Ethereum (ETH) has taken the world of crypto by storm with the rising popularity of decentralized finance (DeFi) and various other applications launched on what is essentially the new Internet of value. Unfortunately, this does not come without a unique set of challenges, and defining ETH has proven to be a difficult task.
Into the Ether
The Ethereum Foundation is integral to building an Internet-based alternative to financial systems of traditional legacy financial markets. In this new era of finance, systems and applications have the advantage of not only being completely open and transparent – but trustless. Thus, the application of ETH requires various innovations, such as a native currency that allows the network to continue operating seamlessly without interruption.

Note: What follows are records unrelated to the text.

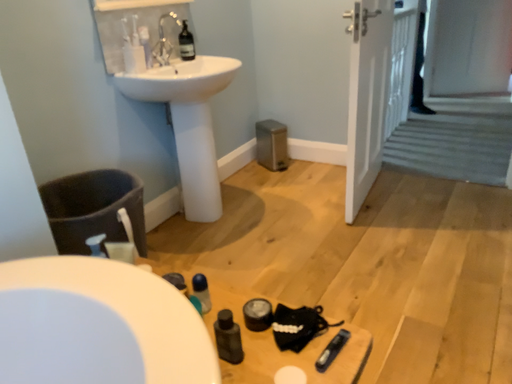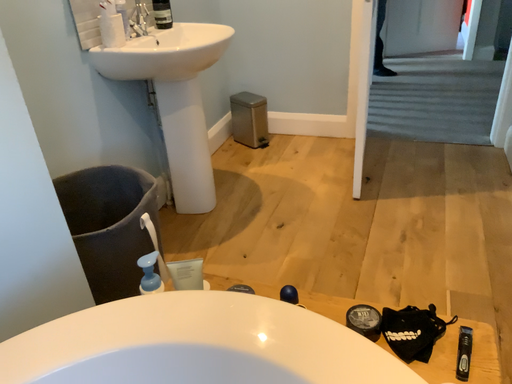 Question: How did the camera likely rotate when shooting the video?

Choices:
 (A) rotated right
 (B) rotated left

Answer: (A) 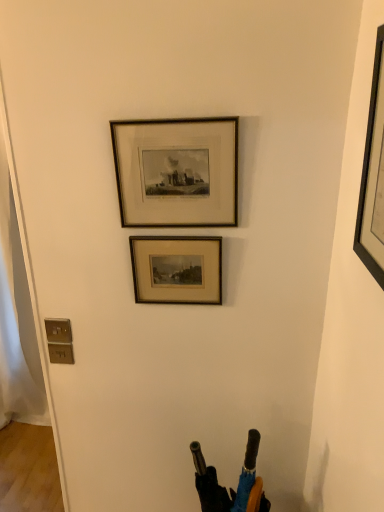 Question: Which direction should I rotate to look at wooden framed print at center, positioned as the 3th picture frame in front-to-back order?

Choices:
 (A) right
 (B) left

Answer: (B)

Question: Is black matte picture frame at upper right, the 3th picture frame when ordered from back to front, turned away from wooden frame at upper center, the second picture frame from the front?

Choices:
 (A) yes
 (B) no

Answer: (B)

Question: Can you confirm if black matte picture frame at upper right, which appears as the 1th picture frame when viewed from the front, is positioned to the right of wooden frame at upper center, marked as the 2th picture frame in a back-to-front arrangement?

Choices:
 (A) yes
 (B) no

In many ways, early ETH adopters have experienced a dilemma similar to the feeble attempts made at defining the Internet in the 1980s, long before anybody could anticipate the societal paradigm shift it would inevitably cause. If you ask a search engine such as Google to define the Internet, you will likely receive an answer similar to this:
A global computer network, providing a variety of information and communication facilities consisting of interconnected networks while using a standardized communication protocol.
Although this may technically be right, there is a fundamental communication breakdown - this is a definition meant for the technologically savvy. Ethereum as a whole provides the missing layer to what will ultimately usher in a new era of the Internet: value. And so, a more appropriate question would be “how does the Internet impact humanity?”. In order to answer that question, we need to take a look at what we are using the Internet for 99% of the time – applications.
Ethereum’s Application Layer
Imagine the Internet is a stack of various technologies with applications being at the top. Although the Internet cannot exist with any part of its technological stack missing, the application layer defines how meaningfully this technology can impact our lives. While innovations of the Internet made data cheap, available, and infinitely scalable, the exposure to an abundance of readily available information is the opposite of what drives the concept of value behind a monetarily-driven structure.
The subsequent layers below the initial application layer are nothing more than a means to an end, meant to provide products and services to the public.
Determining something’s value is influenced by its scarcity, cost, and demand. However, being cheap, available, and copiable are the opposite of what drives monetary incentives. Money, and value by definition, are solely based on how scarce, expensive, and difficult to obtain the desired placeholders are.
The Missing Layer of Value
When Bitcoin (BTC) solved the “double-spend” problem, it achieved its mission of successfully creating Internet scarcity: a transaction sent over the Internet without the sender being able to keep a copy for themselves was accomplished for the first time, thus retaining its value.
The BTC protocol only provides scarcity to Bitcoin and nothing else... this, however, is where Ether gets its value - through tokenization, the ERC-20 standard is a printing press to solving digital scarcity for any crypto-asset. The bottom line is that Ethereum exists as an emergent layer of the Internet. It uses communication protocols to create a network that defines how digital value gets managed.
Just as applications on the Internet define what the Internet is, the applications on Ethereum define what Ethereum is – as a result, the Ethereum network blockchain has become the agnostic settlement layer of the Internet.